Instructions for the task: Once the line containing "des capacités permettant" has been written out, stop; until then, restate each line of the entries below word for word from the first.

Recorded data

○ ○ ○ ○ ○

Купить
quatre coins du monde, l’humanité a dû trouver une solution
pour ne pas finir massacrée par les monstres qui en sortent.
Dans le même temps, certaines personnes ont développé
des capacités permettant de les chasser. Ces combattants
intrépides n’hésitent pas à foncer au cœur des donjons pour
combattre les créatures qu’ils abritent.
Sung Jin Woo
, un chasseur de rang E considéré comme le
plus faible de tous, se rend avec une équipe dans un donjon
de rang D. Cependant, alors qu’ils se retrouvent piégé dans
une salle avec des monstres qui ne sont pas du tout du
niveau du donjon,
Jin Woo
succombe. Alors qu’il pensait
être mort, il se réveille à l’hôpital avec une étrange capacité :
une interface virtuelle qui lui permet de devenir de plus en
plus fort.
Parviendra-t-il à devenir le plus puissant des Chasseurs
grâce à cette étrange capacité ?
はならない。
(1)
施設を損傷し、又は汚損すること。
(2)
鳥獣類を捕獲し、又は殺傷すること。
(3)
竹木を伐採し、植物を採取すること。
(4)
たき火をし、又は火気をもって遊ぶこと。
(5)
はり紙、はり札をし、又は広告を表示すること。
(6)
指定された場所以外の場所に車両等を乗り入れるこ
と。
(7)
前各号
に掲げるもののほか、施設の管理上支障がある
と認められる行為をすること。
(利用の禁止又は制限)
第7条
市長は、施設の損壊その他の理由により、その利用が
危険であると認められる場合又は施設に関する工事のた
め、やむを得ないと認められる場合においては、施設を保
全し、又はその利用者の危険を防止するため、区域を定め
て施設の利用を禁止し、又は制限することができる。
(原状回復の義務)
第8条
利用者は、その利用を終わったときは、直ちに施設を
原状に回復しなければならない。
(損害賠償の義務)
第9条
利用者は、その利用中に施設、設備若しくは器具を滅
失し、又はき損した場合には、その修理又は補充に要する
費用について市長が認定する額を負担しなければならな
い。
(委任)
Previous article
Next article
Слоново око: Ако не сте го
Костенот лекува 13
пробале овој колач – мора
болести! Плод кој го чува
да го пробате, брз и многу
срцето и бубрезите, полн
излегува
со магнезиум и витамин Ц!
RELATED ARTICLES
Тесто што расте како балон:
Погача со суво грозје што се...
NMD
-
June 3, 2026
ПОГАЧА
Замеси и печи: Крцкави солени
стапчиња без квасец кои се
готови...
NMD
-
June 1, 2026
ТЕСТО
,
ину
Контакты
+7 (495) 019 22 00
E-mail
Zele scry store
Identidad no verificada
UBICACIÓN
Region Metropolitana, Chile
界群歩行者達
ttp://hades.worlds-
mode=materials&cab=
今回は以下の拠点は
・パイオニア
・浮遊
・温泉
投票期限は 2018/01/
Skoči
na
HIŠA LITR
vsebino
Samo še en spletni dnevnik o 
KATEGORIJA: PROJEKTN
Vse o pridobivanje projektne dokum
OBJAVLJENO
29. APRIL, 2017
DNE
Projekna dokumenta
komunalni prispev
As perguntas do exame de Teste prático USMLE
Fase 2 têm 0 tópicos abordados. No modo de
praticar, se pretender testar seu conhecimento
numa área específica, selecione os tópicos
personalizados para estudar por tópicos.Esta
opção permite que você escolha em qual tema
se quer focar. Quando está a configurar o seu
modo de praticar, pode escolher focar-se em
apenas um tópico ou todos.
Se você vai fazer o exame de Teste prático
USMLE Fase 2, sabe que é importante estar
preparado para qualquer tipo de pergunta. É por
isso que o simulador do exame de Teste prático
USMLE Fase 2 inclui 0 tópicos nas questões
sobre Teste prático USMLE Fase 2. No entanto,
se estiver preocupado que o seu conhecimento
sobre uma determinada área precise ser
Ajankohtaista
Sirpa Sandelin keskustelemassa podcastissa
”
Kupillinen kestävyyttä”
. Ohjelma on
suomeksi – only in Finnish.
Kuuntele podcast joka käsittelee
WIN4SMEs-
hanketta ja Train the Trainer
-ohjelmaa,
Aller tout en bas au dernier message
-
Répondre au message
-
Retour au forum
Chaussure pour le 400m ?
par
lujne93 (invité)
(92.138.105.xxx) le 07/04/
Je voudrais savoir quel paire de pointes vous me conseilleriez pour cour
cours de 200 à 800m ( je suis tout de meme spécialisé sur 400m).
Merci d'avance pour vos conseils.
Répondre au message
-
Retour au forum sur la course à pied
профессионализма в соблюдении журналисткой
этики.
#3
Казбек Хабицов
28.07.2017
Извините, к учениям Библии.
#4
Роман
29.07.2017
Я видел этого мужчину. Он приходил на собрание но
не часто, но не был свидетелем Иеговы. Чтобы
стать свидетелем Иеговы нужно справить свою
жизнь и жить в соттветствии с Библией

○ ○ ○ ○ ○

Response to the exercise:
Купить
quatre coins du monde, l’humanité a dû trouver une solution
pour ne pas finir massacrée par les monstres qui en sortent.
Dans le même temps, certaines personnes ont développé
des capacités permettant de les chasser. Ces combattants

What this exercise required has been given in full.